When it comes to planetary habitability, it is all too easy to let our assumptions slide past without review. It’s a danger to be avoided if we want to understand what may distinguish various types of habitable worlds. That’s the implication of a presentation at the recent Europlanet Science Congress (EPSC), which finished its work on September 23 at the Palacio de Congresos de Granada (Spain). Tilman Spohn (International Space Science Institute) and Dennis Höning (Potsdam Institute for Climate Impact Research) have been investigating the ratio of land to ocean and the evolution of biospheres.

The assumptions the duo are examining revolve around the kind of habitable world our Earth represents. Our planet draws on solar energy through continents balanced against large oceans that produce abundant rainfall. Would a given exoplanet have similar geological properties? According to the scientists, it is a balance between the emergence of continents and the volcanism and continental erosion of subduction that maintains Earth’s particular ratio of ocean to land. If we assume a similar internal state on an exoplanet, we could wind up with a similar equilibrium between the production of continents and their erosion, producing a continental land fraction like Earth’s.

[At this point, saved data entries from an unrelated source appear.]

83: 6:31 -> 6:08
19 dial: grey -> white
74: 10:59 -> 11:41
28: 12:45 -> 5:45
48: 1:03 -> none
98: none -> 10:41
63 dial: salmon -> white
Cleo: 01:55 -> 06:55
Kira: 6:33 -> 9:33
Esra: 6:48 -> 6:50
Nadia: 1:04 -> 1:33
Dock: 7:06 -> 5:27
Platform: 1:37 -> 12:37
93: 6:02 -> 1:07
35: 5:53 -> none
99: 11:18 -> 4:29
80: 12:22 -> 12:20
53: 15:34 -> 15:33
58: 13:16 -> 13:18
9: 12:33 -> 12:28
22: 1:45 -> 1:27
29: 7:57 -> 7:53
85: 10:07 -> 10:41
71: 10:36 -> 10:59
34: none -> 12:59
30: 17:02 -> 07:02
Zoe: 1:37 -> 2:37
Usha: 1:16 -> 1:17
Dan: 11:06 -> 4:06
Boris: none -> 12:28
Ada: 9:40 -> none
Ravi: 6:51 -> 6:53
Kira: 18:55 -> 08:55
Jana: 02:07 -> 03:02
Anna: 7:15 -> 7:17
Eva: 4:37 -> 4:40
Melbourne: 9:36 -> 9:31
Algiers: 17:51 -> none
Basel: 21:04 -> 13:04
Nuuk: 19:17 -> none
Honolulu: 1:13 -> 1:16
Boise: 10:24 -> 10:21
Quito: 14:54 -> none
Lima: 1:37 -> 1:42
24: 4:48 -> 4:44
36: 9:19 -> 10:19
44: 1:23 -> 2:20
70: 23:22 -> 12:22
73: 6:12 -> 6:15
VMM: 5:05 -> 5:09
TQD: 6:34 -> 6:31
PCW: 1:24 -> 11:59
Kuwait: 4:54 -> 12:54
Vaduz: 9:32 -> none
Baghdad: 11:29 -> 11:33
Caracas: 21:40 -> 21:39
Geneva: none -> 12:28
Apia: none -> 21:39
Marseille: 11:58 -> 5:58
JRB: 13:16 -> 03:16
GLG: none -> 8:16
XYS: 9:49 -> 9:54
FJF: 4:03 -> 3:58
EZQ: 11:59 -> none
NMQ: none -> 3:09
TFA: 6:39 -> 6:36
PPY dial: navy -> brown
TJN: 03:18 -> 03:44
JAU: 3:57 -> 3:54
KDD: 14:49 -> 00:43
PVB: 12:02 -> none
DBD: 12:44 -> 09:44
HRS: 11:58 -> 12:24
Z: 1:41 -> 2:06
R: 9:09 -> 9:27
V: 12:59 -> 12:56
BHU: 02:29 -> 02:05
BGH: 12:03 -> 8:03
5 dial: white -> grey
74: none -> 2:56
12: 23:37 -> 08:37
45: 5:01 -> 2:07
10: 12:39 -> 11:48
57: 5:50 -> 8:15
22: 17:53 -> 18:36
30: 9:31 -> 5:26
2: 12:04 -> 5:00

But this is conjecture, not observation, and Spohn and Höning believe that several different outcomes may be produced depending on the coupling of continental crust cycle and water in the mantle. We might well wind up with a ‘land planet,’ one having 80 percent of its surface in the form of continental crust (that makes for about 70 percent land surface when continental shelves covered with water are accounted for).

At the other extreme is a planet only 20 percent or so covered in continents; here the land fraction is about 10 percent. Both worlds maintain equilibrium, and it’s rather startling that 80 percent of the team’s randomly chosen sets of initial conditions end up with the land planet outcome.

Image: Planet Earth is visible as a bright speck within the sunbeam just right of center and appears softly blue in the famous ‘pale blue dot’ image originally published in 1990. This updated version uses modern image-processing software and techniques to revisit the well-known Voyager view while attempting to respect the original data and intent of those who planned the images. Earth is the famous ‘pale blue dot,’ but would other habitable planets present the same aspect? Credit: NASA/JPL-Caltech.

Earth-like planets (with continental coverage in the range of about 40 percent, or a land fraction of 30 percent) result in only one percent of these evolutionary models, suggesting that the kind of equilibrium we see on our planet is unstable. Here’s Spohn on the matter:

“In the engine of Earth’s plate tectonics, internal heat drives geologic activity, such as earthquakes, volcanoes and mountain building, and results in the growth of continents. The land’s erosion is part of a series of cycles that exchange water between the atmosphere and the interior. Our numerical models of how these cycles interact show that present-day Earth may be an exceptional planet, and that the equilibrium of landmass may be unstable over billions of years. While all the planets modeled could be considered habitable, their fauna and flora may be quite different.”

Image: Terrestrial planets can evolve in three scenarios of land/ocean distribution: covered by lands, oceans or an equal mix of both. The land-covered planet is the most probable scenario ( around 80%), while our “equal mix” Earth (<1% chance) is even more unique than previously thought. Credit: Europlanet 2024 RI/T Roger.

When the authors included CO2 outgassing in their model as well as the long-term carbonate-silicate cycle, they found only a 5 K average surface temperature difference between the land planet outcome and the ocean planet. But the scientists point out that a land planet’s climate would be considerably different from our own, accounting for the difference in flora and fauna that Spohn alludes to above: “…we would expect that the land planet has a substantially dryer, colder and harsher climate,” they write in their presentation abstract, “possibly with extended cold deserts in comparison with the ocean planet and with the present-day Earth.”

We need look no further than Earth’s geological history to see analogues. A land planet scenario produces the kind of climate that Earth would have had in the Pleistocene, while the ocean planet conditions are similar to the climate in Earth’s Paleocene. We’ll see how these numbers stack up when this work evolves out of the conference presentation stage and into a formal paper, but if they hold, the implications for habitable planet detection seem clear. We’re far more likely to find land planets and water worlds than the expected ‘pale blue dot’ signature characteristic of Earth.

The presentation is Spohn, T. and Hoening, D., “Land/Ocean Surface Diversity on Earth-like (Exo)planets: Implications for Habitability,” Europlanet Science Congress 2022, Granada, Spain, 18–23 Sep 2022, EPSC2022-506, 2022. Abstract. See also this useful overview on habitability and its geological constraints: Dehant et al., “Geoscience for understanding habitability in the solar system and beyond,” Space Science Reviews 215, 42 (20 August 2019).Abstract.